TLC is a screening tool rather than a definitive identification method. Its advantages are speed (a plate develops in 15 to 30 minutes), low cost, minimal equipment requirements, and intuitive visual output accessible to the court. Its limitations are resolution (poorly resolved dye mixtures produce overlapping bands), sensitivity (very aged or very small samples may yield insufficient extract), and reproducibility (Rf values vary with temperature, humidity, and solvent batch). The SWGMAT (Scientific Working Group for Materials Analysis, US) and ENFSI (European Network of Forensic Science Institutes) forensic document examination guidelines recommend TLC as a first-line screen, with HPLC as confirmatory analysis when TLC gives ambiguous results. The ink classification and chemistry of ballpoint, gel, fountain, and marker inks provides the compositional context for interpreting these separation results.

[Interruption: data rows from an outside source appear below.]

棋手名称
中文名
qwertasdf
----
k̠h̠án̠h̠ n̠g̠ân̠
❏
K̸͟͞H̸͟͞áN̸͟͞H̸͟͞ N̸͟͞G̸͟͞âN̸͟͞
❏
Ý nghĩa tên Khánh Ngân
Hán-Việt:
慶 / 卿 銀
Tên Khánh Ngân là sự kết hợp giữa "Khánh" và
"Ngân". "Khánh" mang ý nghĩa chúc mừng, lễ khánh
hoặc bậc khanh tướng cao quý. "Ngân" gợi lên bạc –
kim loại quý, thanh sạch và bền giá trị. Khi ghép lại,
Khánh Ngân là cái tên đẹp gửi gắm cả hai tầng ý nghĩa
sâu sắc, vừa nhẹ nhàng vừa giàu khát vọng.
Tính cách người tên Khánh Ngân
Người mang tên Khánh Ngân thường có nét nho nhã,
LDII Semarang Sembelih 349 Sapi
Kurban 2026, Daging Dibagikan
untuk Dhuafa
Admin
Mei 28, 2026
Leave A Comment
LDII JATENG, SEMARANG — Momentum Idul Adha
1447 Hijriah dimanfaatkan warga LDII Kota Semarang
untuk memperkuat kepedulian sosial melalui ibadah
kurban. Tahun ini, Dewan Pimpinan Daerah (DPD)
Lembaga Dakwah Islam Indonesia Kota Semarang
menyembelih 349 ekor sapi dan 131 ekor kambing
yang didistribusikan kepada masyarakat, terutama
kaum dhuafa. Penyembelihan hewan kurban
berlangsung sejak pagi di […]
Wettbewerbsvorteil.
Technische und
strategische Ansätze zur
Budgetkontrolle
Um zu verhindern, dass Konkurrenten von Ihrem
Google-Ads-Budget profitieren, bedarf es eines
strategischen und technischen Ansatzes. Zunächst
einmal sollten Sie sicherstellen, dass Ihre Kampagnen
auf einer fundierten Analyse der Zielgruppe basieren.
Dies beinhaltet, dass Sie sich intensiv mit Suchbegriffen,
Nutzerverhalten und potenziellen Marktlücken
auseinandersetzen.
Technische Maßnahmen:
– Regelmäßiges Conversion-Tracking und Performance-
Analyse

In practice across European laboratories (BKA, NFI, Forensic Science Laboratory Ireland, LKA laboratories in German federal states), TLC plates from questioned ink samples are documented photographically and compared visually with reference plates prepared from the library entries. A match is recorded as "consistent with" rather than "identical to" unless the full dye pattern, solvent, and HPLC profile are all concordant.

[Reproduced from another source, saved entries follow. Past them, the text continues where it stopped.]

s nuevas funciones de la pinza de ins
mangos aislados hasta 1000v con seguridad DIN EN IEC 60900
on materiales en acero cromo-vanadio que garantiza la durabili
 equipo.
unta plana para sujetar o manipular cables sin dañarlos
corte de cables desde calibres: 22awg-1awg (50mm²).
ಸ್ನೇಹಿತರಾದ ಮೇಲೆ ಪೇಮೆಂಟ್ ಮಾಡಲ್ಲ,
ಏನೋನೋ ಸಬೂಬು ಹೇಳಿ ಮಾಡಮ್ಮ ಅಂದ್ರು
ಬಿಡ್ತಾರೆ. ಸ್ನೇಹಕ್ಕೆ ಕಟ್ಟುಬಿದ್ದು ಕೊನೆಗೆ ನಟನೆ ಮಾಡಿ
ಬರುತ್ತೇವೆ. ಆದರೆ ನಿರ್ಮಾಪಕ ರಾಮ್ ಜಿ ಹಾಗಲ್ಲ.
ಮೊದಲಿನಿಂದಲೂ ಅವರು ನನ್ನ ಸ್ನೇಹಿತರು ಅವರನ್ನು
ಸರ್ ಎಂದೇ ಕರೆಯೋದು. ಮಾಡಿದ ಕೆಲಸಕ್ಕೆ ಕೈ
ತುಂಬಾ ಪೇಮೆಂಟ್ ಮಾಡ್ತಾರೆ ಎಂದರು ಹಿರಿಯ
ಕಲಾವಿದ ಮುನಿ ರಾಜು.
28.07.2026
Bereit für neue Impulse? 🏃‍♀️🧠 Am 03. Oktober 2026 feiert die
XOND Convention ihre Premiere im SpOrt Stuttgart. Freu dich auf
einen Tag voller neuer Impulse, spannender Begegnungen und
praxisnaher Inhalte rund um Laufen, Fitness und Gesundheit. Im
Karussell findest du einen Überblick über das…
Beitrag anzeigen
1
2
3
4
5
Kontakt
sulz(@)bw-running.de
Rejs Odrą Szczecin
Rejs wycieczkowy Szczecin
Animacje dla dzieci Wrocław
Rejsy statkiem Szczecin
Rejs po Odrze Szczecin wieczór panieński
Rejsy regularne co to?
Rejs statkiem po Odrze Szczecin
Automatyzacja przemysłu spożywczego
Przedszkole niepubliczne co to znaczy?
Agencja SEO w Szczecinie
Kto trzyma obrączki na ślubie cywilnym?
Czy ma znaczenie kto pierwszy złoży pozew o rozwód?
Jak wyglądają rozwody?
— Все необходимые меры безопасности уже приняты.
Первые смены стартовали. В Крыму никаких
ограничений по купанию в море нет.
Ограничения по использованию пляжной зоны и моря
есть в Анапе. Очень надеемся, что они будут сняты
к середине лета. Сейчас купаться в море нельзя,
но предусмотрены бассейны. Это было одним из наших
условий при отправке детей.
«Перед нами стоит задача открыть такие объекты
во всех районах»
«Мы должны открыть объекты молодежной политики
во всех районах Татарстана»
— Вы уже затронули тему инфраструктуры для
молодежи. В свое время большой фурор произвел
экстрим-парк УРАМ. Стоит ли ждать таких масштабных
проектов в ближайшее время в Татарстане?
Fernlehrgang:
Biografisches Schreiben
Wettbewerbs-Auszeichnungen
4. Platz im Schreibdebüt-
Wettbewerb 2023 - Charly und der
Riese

HPLC with Photodiode-Array and MS Detection
High-performance liquid chromatography separates the components of a solvent extract by differential partitioning between a mobile phase and a stationary phase in a pressurised column. For ink dye analysis, reversed-phase columns (C18 bonded silica, typically 150 x 4.6 mm, 5 micrometer particle size) are standard. The mobile phase is a gradient of water and acetonitrile (or methanol), both with an acidic or basic modifier, programmed to step the polarity over a 20 to 40 minute run. Each dye component elutes at a characteristic retention time determined by its hydrophobicity and charge.

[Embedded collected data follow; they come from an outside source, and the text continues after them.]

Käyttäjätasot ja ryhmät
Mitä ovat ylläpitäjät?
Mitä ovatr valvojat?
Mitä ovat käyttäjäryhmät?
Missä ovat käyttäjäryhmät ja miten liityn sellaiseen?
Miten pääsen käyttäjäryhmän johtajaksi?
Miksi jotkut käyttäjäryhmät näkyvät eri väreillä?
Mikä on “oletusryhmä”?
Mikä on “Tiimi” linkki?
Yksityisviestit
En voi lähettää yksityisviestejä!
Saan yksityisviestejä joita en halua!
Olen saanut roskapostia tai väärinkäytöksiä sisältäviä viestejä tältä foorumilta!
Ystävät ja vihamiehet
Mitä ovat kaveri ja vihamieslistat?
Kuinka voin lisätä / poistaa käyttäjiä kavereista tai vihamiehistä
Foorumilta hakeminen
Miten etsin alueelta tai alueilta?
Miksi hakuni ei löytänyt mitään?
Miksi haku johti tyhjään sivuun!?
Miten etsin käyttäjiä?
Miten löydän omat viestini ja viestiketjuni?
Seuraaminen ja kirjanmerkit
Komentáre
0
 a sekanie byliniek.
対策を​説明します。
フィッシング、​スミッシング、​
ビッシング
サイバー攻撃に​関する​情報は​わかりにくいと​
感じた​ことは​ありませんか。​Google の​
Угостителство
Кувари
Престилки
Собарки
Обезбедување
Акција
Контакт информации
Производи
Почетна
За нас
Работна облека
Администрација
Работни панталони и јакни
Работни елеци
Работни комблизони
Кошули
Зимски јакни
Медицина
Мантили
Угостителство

The photodiode-array (PDA) detector captures a full UV-Vis absorption spectrum (200 to 700 nm or wider) at every elution time point, producing a three-dimensional data matrix: retention time, wavelength, and absorbance. For each peak in the chromatogram, the examiner can extract the absorption spectrum and compare it against reference library spectra. A ballpoint ink extract typically shows a series of peaks corresponding to the primary triarylmethane dyes and their degradation products, with the ratio of peak areas being characteristic of the formulation.
For ink dating by dye decay (the LaPorte method), HPLC-PDA is the primary instrument. The decay of specific dye components relative to stable reference components over time produces a ratio that changes predictably with age, allowing an estimate of when the ink was deposited. This application is discussed in detail under ink dating and paper examination. For ink classification, the retention time plus spectral identity of each peak is compared against the USSS or BKA database entry for the candidate manufacturer.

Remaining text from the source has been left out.